**Your assignment**:
Exactly the lines from the one holding "Content und für" to the end of the listing, both ends included, make up the expected answer.
---------- Input records
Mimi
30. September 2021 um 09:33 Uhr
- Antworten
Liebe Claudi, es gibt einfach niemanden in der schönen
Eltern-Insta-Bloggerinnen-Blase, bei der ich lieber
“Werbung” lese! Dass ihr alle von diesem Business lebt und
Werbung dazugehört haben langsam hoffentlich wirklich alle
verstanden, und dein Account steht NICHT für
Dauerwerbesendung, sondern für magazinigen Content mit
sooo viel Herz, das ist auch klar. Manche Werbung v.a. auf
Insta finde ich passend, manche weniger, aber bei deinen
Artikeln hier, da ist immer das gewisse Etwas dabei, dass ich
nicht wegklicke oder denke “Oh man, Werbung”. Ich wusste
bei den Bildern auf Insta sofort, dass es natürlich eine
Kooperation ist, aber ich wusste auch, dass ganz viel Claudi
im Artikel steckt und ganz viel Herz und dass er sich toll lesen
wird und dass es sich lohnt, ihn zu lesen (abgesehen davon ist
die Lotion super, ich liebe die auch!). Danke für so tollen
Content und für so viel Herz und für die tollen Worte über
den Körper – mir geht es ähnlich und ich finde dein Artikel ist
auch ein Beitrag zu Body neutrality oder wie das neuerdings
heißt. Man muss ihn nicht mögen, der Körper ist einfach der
--------------------
**Answer section**:
Content und für so viel Herz und für die tollen Worte über
den Körper – mir geht es ähnlich und ich finde dein Artikel ist
auch ein Beitrag zu Body neutrality oder wie das neuerdings
heißt. Man muss ihn nicht mögen, der Körper ist einfach der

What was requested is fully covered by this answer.